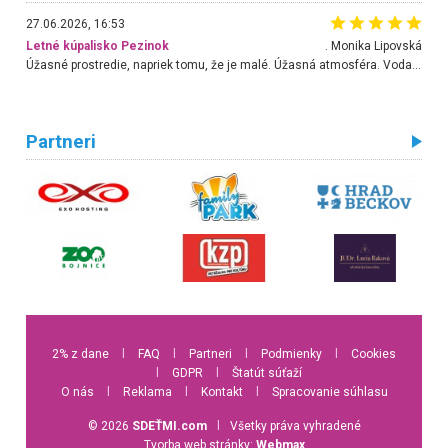
27.06.2026, 16:53
Letné kúpalisko Pezinok
. Monika Lipovská
Úžasné prostredie, napriek tomu, že je malé. Úžasná atmosféra. Voda fantastická a nádherná. Ľudí je pomerne veľa, ale su mili a ohľaduplní. Je veľmi zaujímavé sledovať, ako dokážu spolu športovať cudzí ľudia a bez ohľadu na vek. Vládne tu pohoda. Vnuka neviem dostať z vody. Ďakujem za krásny deň . Urcite sa sem vrátim. Jediný problém je s parkovaním, ale aj ten sa mi podarilo vyriešiť. Monika Bratislava
Partneri
2% z dane
l
FAQ
l
Partneri
l
Podmienky
l
Cookies
l
GDPR
l
Štatút súťaží
O nás
l
Reklama
l
Kontakt
l
Spracovanie súhlasu
© 2026
SDEŤMI.com
l
Všetky práva vyhradené
Tvorba web stránky:
Webmax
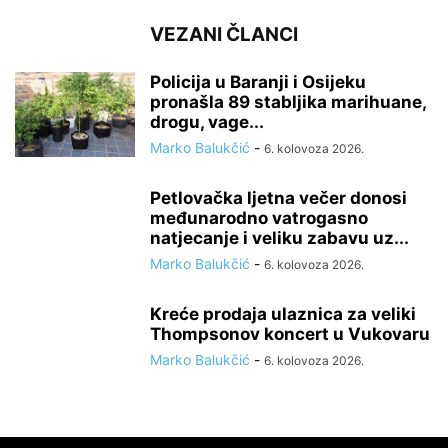
VEZANI ČLANCI
Policija u Baranji i Osijeku
pronašla 89 stabljika marihuane,
drogu, vage...
Marko Balukčić
-
6. kolovoza 2026.
Petlovačka ljetna večer donosi
međunarodno vatrogasno
natjecanje i veliku zabavu uz...
Marko Balukčić
-
6. kolovoza 2026.
Kreće prodaja ulaznica za veliki
Thompsonov koncert u Vukovaru
Marko Balukčić
-
6. kolovoza 2026.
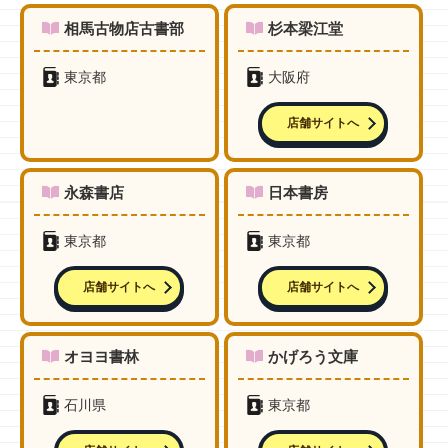
相馬古物店古書部
杉本梁江堂
東京都
大阪府
店舗サイトへ
永森書店
日本書房
東京都
東京都
店舗サイトへ
店舗サイトへ
オヨヨ書林
かげろう文庫
石川県
東京都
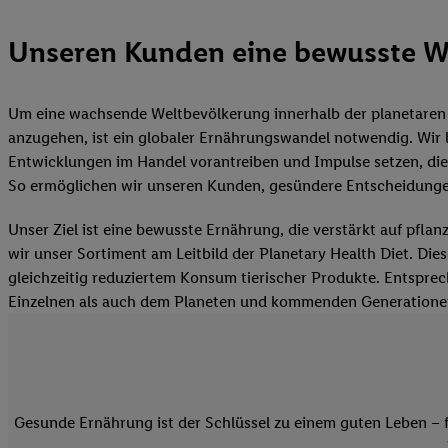
Unseren Kunden eine bewusste W
Um eine wachsende Weltbevölkerung innerhalb der planetaren 
anzugehen, ist ein globaler Ernährungswandel notwendig. Wir 
Entwicklungen im Handel vorantreiben und Impulse setzen, die
So ermöglichen wir unseren Kunden, gesündere Entscheidungen 
Unser Ziel ist eine bewusste Ernährung, die verstärkt auf pfl
wir unser Sortiment am Leitbild der Planetary Health Diet. Di
gleichzeitig reduziertem Konsum tierischer Produkte. Entsprec
Einzelnen als auch dem Planeten und kommenden Generation
Gesunde Ernährung ist der Schlüssel zu einem guten Leben – 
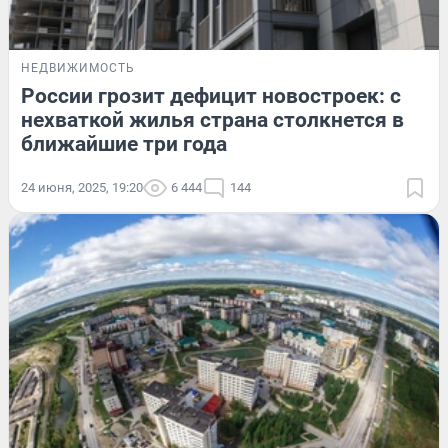
НЕДВИЖИМОСТЬ
России грозит дефицит новостроек: с
нехваткой жилья страна столкнется в
ближайшие три года
24 июня, 2025, 19:20
6 444
144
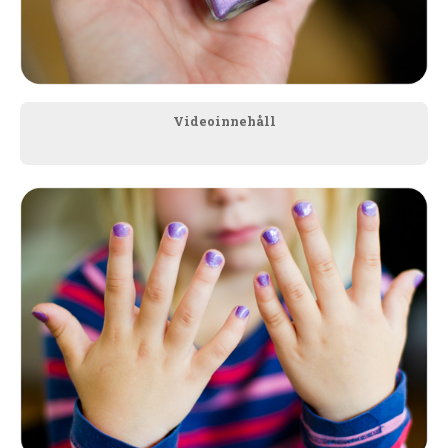
Videoinnehåll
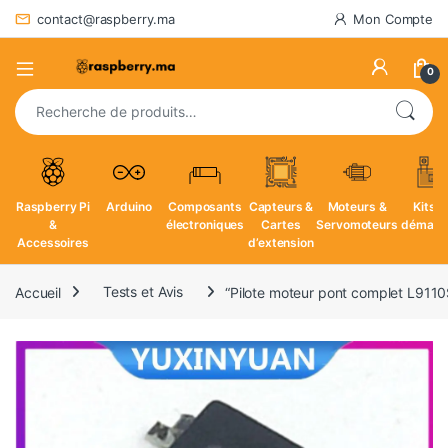
contact@raspberry.ma
Mon Compte
0
Recherche pour :
Raspberry Pi
Arduino
Composants
Capteurs &
Moteurs &
Kits d
&
électroniques
Cartes
Servomoteurs
démarr
Accessoires
d’extension
Accueil
Tests et Avis
“Pilote moteur pont complet L9110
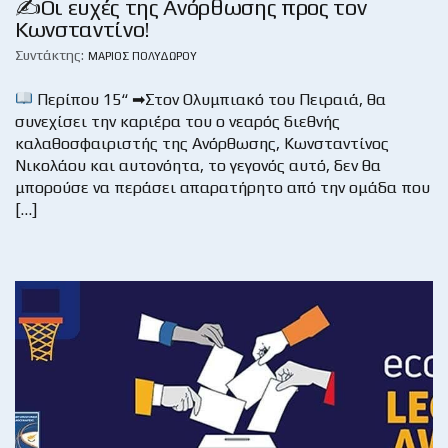
✍Οι ευχές της Ανόρθωσης προς τον
Κωνσταντίνο!
Συντάκτης:
ΜΆΡΙΟΣ ΠΟΛΥΔΏΡΟΥ
Περίπου 15“ ➡Στον Ολυμπιακό του Πειραιά, θα
συνεχίσει την καριέρα του ο νεαρός διεθνής
καλαθοσφαιριστής της Ανόρθωσης, Κωνσταντίνος
Νικολάου και αυτονόητα, το γεγονός αυτό, δεν θα
μπορούσε να περάσει απαρατήρητο από την ομάδα που
[…]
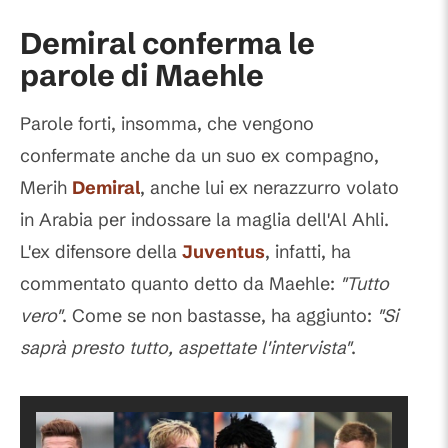
Demiral conferma le
parole di Maehle
Parole forti, insomma, che vengono
confermate anche da un suo ex compagno,
Merih
Demiral
, anche lui ex nerazzurro volato
in Arabia per indossare la maglia dell'Al Ahli.
L'ex difensore della
Juventus
, infatti, ha
commentato quanto detto da Maehle:
"Tutto
vero"
. Come se non bastasse, ha aggiunto:
"Si
saprà presto tutto, aspettate l'intervista"
.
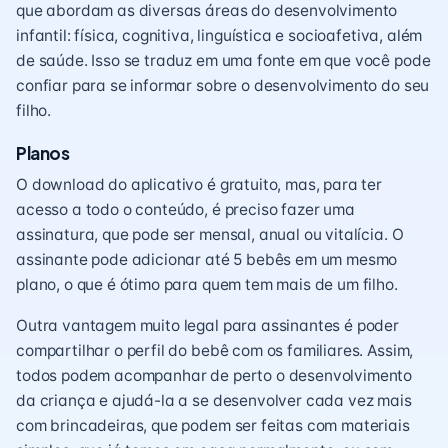
que abordam as diversas áreas do desenvolvimento
infantil: física,
cognitiva
, linguística e socioafetiva, além
de saúde. Isso se traduz em uma fonte em que você pode
confiar para se informar sobre o desenvolvimento do seu
filho.
Planos
O download do aplicativo é gratuito, mas, para ter
acesso a todo o conteúdo, é preciso fazer uma
assinatura, que pode ser mensal, anual ou vitalícia. O
assinante pode adicionar até 5 bebês em um mesmo
plano, o que é ótimo para quem tem mais de um filho.
Outra vantagem muito legal para assinantes é poder
compartilhar o perfil do bebê com os familiares. Assim,
todos podem acompanhar de perto o desenvolvimento
da criança e ajudá-la a se desenvolver cada vez mais
com brincadeiras, que podem ser feitas com materiais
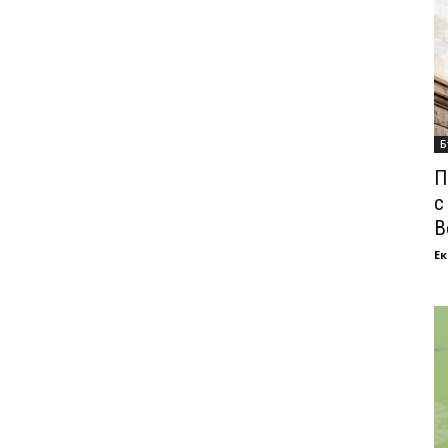
Б
П
с
В
Ек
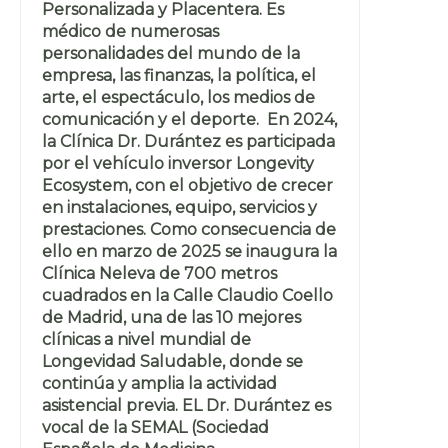
Personalizada y Placentera. Es
médico de numerosas
personalidades del mundo de la
empresa, las finanzas, la política, el
arte, el espectáculo, los medios de
comunicación y el deporte. En 2024,
la Clínica Dr. Durántez es participada
por el vehículo inversor Longevity
Ecosystem, con el objetivo de crecer
en instalaciones, equipo, servicios y
prestaciones. Como consecuencia de
ello en marzo de 2025 se inaugura la
Clínica Neleva de 700 metros
cuadrados en la Calle Claudio Coello
de Madrid, una de las 10 mejores
clínicas a nivel mundial de
Longevidad Saludable, donde se
continúa y amplia la actividad
asistencial previa. EL Dr. Durántez es
vocal de la SEMAL (Sociedad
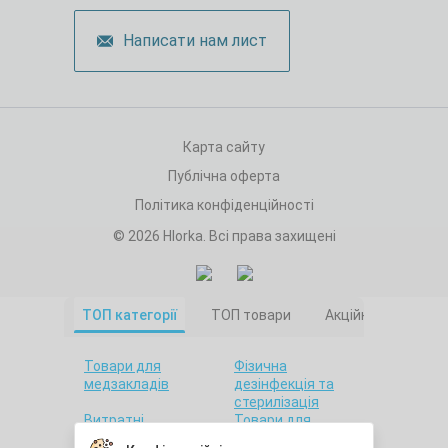
Написати нам лист
Карта сайту
Публічна оферта
Політика конфіденційності
© 2026 Hlorka. Всі права захищені
ТОП категорії
ТОП товари
Акційні товари
Товари для
Фізична
медзакладів
дезінфекція та
стерилізація
Витратні
Товари для
матеріали
салонів краси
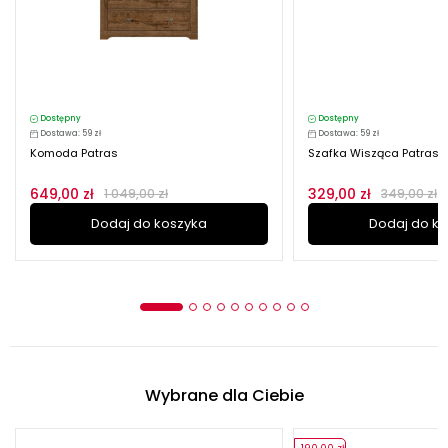
Dostępny
Dostępny
Dostawa: 59 zł
Dostawa: 59 zł
Komoda Patras
Szafka Wisząca Patras
649,00 zł
329,00 zł
1 049,00 zł
349,00 zł
Dodaj do koszyka
Dodaj do k
Wybrane dla Ciebie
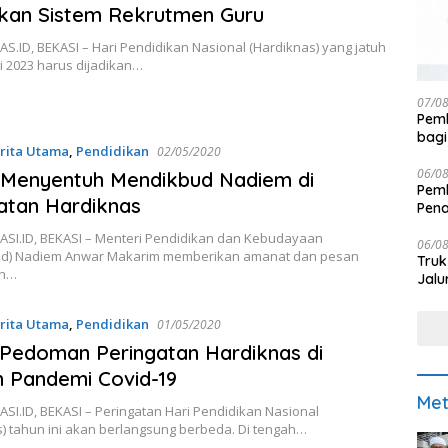
kan Sistem Rekrutmen Guru
.ID, BEKASI – Hari Pendidikan Nasional (Hardiknas) yang jatuh
i 2023 harus dijadikan…
07/0
Pemk
bagi
rita Utama
,
Pendidikan
02/05/2020
06/0
 Menyentuh Mendikbud Nadiem di
Pemk
atan Hardiknas
Pen
SI.ID, BEKASI – Menteri Pendidikan dan Kebudayaan
06/0
d) Nadiem Anwar Makarim memberikan amanat dan pesan
Truk
uh…
Jalu
rita Utama
,
Pendidikan
01/05/2020
 Pedoman Peringatan Hardiknas di
 Pandemi Covid-19
Met
I.ID, BEKASI – Peringatan Hari Pendidikan Nasional
) tahun ini akan berlangsung berbeda. Di tengah…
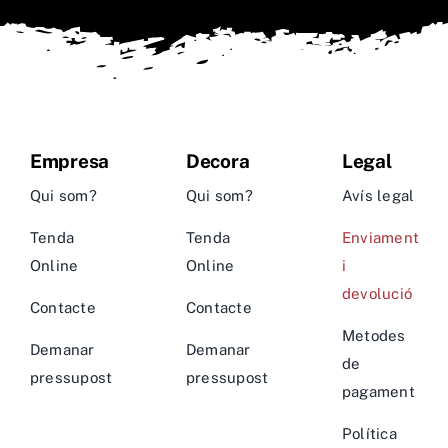
Empresa
Decora
Legal
Qui som?
Qui som?
Avís legal
Tenda
Tenda
Enviament
Online
Online
i
devolució
Contacte
Contacte
Metodes
Demanar
Demanar
de
pressupost
pressupost
pagament
Política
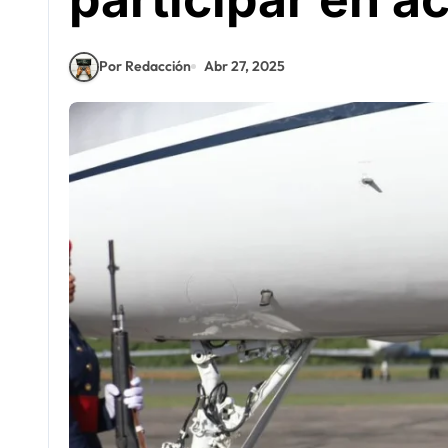
Por Redacción
Abr 27, 2025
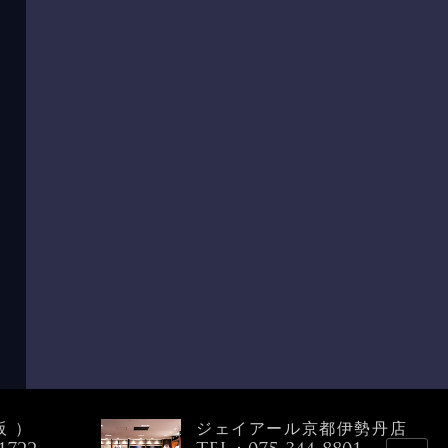
阪）
ジェイアール京都伊勢丹店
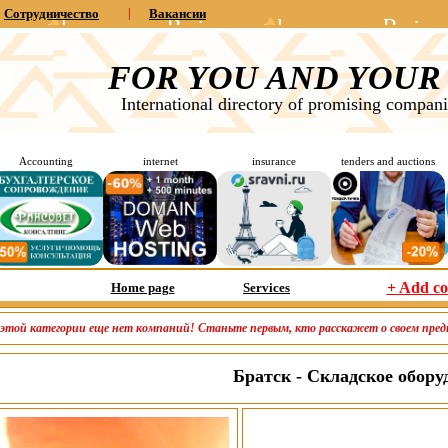
Сотрудничество
|
Вакансии
FOR YOU AND YOUR
International directory of promising compani
Accounting
internet
insurance
tenders and auctions
+ Add c
Home page
Services
 этой категории еще нет компаний! Станьте первым, кто расскажет о своем пре
Братск - Складское обору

Work instructions
From the records above, give again exactly the lines running from the line with "assinatura, que pode" to the line with "Outra vantagem muito", inclusive.

Output below
assinatura, que pode ser mensal, anual ou vitalícia. O
assinante pode adicionar até 5 bebês em um mesmo
plano, o que é ótimo para quem tem mais de um filho.
Outra vantagem muito legal para assinantes é poder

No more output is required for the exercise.